----- Source data -----

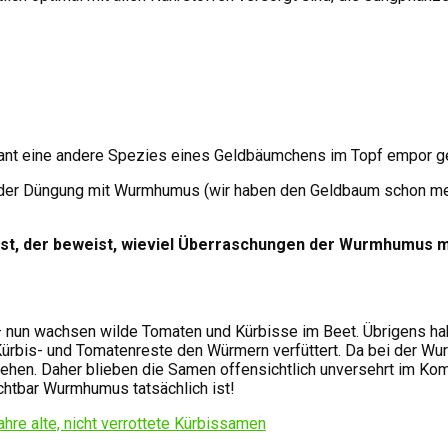
sant eine andere Spezies eines Geldbäumchens im Topf empor 
 der Düngung mit Wurmhumus (wir haben den Geldbaum schon mehr
 ist, der beweist, wieviel Überraschungen der Wurmhumus mi
nun wachsen wilde Tomaten und Kürbisse im Beet. Übrigens hab
Kürbis- und Tomatenreste den Würmern verfüttert. Da bei der Wur
en. Daher blieben die Samen offensichtlich unversehrt im Komp
chtbar Wurmhumus tatsächlich ist!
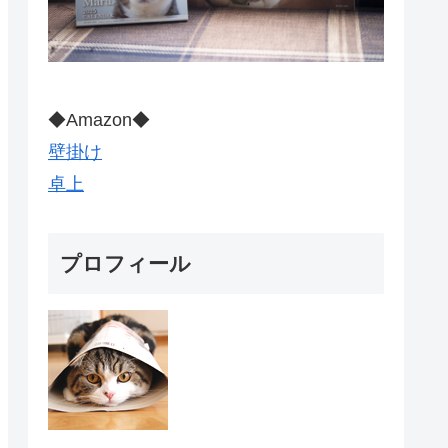
◆Amazon◆
壁掛け
卓上
プロフィール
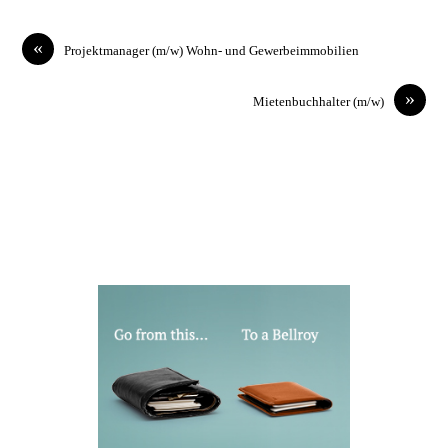
«
Projektmanager (m/w) Wohn- und Gewerbeimmobilien
»
Mietenbuchhalter (m/w)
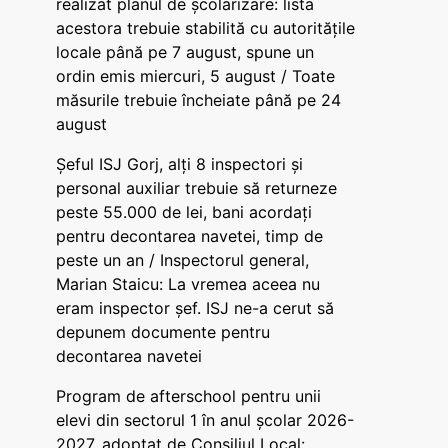
realizat planul de școlarizare: lista
acestora trebuie stabilită cu autoritățile
locale până pe 7 august, spune un
ordin emis miercuri, 5 august / Toate
măsurile trebuie încheiate până pe 24
august
Șeful ISJ Gorj, alți 8 inspectori și
personal auxiliar trebuie să returneze
peste 55.000 de lei, bani acordați
pentru decontarea navetei, timp de
peste un an / Inspectorul general,
Marian Staicu: La vremea aceea nu
eram inspector șef. ISJ ne-a cerut să
depunem documente pentru
decontarea navetei
Program de afterschool pentru unii
elevi din sectorul 1 în anul școlar 2026-
2027, adoptat de Consiliul Local:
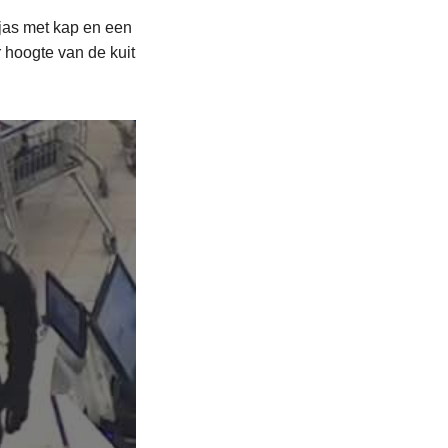
 jas met kap en een
r hoogte van de kuit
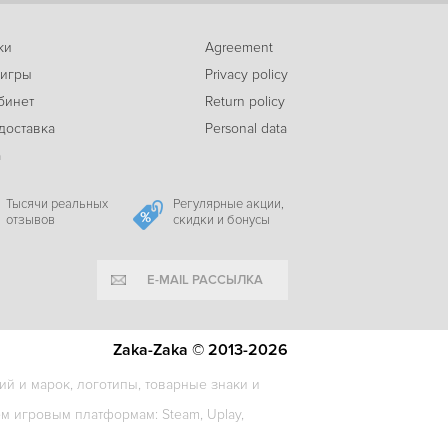
ки
Agreement
 игры
Privacy policy
363
TOHU
c
бинет
Return policy
доставка
Personal data
а
-63%
179
Behind the Frame: The Finest Scenery
c
Тысячи реальных
Регулярные акции,
отзывов
скидки и бонусы
E-MAIL РАССЫЛКА
-17%
485
CLeM
c
Zaka-Zaka © 2013-2026
й и марок, логотипы, товарные знаки и
-8%
 игровым платформам: Steam, Uplay,
360
Hindsight
c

-----

— Task prompt —
Copy every line of the data where "navetei" is found.

— Answer space —
pentru decontarea navetei, timp de
decontarea navetei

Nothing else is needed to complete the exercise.